Noviembre 23, 2024

Épocas optimistas y pesimistas

 

Al leer los diarios cuesta encontrar algún artículo optimista, con respecto a la realidad actual. De mi trabajo sobre “Obama y el destino manifiesto de Estados Unidos”, a mi nuera, Kristina Cordero, le atrajo la cita de la obra de una de las obras de Condorcet, que escribió sobre este País. Condorcet es el padre del optimismo histórico: creía en el perfeccionamiento permanente del espíritu humano; así lo reseñó en su libra principal, “Bosquejo histórico del progreso del espíritu humano”, (1794). En general, El Siglo de las Luces es uno de los períodos más optimistas de la historia de la humanidad.

 

Voltaire creía que habían existido tres grandes etapas en la historia humana: el Siglo de Pericles, extendiéndose hasta el Alejandrino; la República Romana y, el tercero, el reinado de Luís XIV; sin embargo, se burla “del mejor de los mundos posibles”, en “Cándido”. Sus novelas filosóficas están destinadas a caricaturizar al fanatismo, como la del famoso “Mahoma”. En el siglo XVIII, la labor de la Enciclopedia consistía en el combate a la infamia del fanatismo.

 

Esta línea optimista de Condorcet fue continuada, en el siglo XIX, por los socialistas utópicos; Saint Simon concebía la historia como un transcurso de épocas orgánicas y críticas.

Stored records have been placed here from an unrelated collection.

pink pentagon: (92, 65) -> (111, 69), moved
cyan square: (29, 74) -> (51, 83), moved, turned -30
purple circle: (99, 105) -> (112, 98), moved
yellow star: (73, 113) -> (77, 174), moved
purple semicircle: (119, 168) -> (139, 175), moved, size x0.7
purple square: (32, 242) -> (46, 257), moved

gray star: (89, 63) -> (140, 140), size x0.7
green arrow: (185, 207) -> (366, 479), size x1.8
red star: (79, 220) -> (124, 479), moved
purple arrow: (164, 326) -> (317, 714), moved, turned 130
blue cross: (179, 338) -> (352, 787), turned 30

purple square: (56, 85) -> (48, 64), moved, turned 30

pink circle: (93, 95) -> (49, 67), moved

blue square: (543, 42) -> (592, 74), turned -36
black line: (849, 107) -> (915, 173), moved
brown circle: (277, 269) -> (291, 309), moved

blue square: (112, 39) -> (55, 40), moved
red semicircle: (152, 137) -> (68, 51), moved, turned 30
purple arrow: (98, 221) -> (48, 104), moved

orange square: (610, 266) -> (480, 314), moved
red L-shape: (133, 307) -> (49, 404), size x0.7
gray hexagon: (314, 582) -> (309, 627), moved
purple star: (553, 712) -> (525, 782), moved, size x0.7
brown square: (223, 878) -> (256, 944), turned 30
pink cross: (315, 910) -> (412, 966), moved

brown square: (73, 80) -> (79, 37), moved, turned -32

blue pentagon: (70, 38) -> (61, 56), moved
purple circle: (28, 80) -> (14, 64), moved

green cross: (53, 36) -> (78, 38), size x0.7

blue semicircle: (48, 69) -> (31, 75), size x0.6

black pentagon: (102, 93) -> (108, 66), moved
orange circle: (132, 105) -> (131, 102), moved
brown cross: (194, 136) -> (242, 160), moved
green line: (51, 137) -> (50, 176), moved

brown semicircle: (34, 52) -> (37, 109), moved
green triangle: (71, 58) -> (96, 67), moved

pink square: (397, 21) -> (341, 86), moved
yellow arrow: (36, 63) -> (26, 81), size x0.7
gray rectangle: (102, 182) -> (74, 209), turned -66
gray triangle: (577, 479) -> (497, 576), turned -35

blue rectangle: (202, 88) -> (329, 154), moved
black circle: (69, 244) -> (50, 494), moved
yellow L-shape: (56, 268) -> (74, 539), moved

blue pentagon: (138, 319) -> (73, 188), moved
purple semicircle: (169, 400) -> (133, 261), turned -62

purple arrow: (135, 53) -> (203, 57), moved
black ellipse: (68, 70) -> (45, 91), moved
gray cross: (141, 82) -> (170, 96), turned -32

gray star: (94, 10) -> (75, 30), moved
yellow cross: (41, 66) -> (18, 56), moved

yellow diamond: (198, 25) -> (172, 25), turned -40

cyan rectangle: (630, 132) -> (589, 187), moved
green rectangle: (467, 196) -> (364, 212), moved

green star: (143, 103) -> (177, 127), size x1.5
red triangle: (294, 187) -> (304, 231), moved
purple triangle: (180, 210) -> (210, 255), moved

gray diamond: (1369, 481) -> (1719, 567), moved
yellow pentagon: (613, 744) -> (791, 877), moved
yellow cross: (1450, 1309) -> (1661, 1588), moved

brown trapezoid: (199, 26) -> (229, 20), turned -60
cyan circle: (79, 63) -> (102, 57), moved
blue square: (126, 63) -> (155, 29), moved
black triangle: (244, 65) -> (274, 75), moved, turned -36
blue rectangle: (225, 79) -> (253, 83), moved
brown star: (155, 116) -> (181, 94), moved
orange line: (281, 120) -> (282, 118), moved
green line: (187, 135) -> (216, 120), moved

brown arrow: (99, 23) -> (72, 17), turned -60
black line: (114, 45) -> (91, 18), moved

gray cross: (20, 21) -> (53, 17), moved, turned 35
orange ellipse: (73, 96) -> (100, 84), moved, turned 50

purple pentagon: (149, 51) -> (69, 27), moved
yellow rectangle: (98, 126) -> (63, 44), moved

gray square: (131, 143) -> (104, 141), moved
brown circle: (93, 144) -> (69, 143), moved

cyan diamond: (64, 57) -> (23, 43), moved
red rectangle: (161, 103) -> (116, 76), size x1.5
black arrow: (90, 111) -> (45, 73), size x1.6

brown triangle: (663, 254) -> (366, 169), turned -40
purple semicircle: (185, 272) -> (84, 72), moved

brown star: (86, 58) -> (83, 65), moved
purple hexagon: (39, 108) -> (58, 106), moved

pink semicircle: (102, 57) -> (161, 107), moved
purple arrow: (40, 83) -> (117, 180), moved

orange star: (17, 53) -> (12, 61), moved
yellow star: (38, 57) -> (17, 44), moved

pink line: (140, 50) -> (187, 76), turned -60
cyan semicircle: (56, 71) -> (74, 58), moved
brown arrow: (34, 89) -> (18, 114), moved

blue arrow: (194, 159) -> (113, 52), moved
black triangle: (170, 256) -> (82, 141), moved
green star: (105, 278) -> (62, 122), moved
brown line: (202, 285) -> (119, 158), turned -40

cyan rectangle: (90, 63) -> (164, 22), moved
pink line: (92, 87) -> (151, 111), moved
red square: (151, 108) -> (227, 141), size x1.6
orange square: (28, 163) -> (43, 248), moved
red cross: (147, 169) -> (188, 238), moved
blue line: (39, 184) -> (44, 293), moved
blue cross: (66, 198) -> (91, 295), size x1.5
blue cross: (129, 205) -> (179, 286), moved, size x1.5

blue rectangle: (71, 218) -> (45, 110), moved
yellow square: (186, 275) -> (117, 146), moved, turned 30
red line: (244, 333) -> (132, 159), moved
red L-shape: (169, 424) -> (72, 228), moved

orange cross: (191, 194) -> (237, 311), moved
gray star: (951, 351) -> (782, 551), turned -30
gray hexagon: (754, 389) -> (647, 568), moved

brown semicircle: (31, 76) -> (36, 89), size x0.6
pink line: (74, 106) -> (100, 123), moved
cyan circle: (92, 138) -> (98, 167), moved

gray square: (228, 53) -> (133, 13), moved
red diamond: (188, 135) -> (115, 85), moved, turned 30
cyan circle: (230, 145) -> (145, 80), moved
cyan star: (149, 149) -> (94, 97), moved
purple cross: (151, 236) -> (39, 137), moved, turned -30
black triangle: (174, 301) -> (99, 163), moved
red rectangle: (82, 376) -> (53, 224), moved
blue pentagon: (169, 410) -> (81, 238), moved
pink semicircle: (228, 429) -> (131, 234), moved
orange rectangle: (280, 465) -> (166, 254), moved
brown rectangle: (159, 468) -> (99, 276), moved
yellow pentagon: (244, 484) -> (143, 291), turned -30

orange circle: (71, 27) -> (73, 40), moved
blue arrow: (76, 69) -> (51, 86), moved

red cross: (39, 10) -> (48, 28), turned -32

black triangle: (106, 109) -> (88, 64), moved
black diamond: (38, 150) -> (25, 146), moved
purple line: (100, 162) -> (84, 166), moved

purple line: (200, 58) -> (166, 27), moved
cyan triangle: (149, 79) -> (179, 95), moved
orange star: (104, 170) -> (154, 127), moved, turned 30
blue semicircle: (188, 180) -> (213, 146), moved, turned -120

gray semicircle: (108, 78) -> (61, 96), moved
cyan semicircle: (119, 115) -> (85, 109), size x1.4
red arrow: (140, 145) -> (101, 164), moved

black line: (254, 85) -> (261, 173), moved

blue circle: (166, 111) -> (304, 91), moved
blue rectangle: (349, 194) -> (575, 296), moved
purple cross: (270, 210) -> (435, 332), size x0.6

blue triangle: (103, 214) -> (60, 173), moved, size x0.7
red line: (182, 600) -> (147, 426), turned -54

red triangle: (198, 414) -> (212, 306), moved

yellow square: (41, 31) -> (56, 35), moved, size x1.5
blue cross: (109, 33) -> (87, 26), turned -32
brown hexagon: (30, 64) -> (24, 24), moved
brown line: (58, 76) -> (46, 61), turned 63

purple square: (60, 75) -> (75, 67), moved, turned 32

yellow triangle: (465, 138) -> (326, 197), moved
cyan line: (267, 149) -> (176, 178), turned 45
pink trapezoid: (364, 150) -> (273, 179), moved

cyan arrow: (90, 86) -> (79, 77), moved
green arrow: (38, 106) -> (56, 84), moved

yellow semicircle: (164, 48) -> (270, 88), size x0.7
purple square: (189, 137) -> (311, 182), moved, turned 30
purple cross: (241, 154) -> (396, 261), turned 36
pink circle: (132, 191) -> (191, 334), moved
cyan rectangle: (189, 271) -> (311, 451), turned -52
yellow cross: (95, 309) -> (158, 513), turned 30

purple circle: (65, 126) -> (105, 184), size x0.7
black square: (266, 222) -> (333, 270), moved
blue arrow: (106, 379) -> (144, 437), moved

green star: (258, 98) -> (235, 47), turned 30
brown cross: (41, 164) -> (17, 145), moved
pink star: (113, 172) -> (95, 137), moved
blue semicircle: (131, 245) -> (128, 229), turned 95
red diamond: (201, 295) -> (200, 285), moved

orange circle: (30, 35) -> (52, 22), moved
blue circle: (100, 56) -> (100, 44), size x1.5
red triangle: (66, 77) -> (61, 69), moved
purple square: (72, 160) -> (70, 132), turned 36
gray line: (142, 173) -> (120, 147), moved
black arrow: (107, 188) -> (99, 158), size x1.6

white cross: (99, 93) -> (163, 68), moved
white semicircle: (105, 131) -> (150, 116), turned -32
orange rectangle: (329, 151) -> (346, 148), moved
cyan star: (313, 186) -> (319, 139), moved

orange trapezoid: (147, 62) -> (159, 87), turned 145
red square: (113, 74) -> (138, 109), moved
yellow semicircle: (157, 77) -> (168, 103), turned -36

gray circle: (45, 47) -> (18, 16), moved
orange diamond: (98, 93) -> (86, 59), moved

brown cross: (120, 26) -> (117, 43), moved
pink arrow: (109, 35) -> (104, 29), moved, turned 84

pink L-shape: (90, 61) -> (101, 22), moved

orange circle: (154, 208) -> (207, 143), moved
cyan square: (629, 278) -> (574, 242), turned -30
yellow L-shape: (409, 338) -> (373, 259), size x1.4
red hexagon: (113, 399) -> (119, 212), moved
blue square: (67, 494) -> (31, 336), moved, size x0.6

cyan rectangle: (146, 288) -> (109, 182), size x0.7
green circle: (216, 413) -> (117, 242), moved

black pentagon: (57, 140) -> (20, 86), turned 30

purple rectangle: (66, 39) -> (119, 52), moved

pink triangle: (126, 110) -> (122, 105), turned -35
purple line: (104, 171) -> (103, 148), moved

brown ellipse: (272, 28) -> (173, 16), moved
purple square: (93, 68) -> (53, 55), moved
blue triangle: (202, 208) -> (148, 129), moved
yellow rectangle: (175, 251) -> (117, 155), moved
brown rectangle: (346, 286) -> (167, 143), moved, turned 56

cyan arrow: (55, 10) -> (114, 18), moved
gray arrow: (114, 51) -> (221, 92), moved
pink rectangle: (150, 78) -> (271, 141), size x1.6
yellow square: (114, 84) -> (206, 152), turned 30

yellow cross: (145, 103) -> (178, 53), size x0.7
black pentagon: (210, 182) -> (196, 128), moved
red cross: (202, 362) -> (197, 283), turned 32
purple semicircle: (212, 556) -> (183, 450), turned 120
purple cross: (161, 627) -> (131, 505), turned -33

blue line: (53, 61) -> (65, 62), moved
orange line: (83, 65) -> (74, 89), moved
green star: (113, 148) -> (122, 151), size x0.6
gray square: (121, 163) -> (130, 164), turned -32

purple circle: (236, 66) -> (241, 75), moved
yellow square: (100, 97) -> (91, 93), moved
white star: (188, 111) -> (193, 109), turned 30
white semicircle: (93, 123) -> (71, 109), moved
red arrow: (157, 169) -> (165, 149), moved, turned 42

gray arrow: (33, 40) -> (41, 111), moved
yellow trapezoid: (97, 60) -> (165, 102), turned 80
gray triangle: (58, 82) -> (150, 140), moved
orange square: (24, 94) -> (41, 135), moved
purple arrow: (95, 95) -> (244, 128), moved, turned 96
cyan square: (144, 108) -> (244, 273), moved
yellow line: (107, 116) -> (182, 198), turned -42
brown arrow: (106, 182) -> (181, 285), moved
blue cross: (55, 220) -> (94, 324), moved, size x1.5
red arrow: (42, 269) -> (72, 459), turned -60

La economía y las luchas de clases eran factores determinantes en los procesos históricos. En este plano, Saint Simon inspiró a Carlos Marx y a Federico Engels. En la sociedad de castas las clases predominantes fueron los sacerdotes y los juristas y representaban lo más progresista de la época. En la nueva sociedad, surgida después de la Revolución Francesa, las clases progresistas estaban conformadas por los trabajadores intelectuales y manuales, los científicos, los ingenieros, los industriales y los banqueros. En la sociedad ideal de Saint Simon, predomina la planificación, y es dirigida por consejos newtonianos, el más importante de ellos estaba dirigido por los banqueros, hoy responsables de la crisis financiera más importante de las últimas décadas.

 

Auguste Comte, un discípulo de Saint Simon, creía que la historia humana había pasado por tres ciclos: el teológico, el metafísico y el positivo; en este último, la ciencia terminaría por liberar a la humanidad de la ignorancia, abriendo un largo período de perfeccionamiento humano. Al final del método dialéctico de Hegel, la historia termina en el Estado como expresión del espíritu humano. En cierto sentido, la visión de Marx, la sociedad sin clases, es el fin de la prehistoria.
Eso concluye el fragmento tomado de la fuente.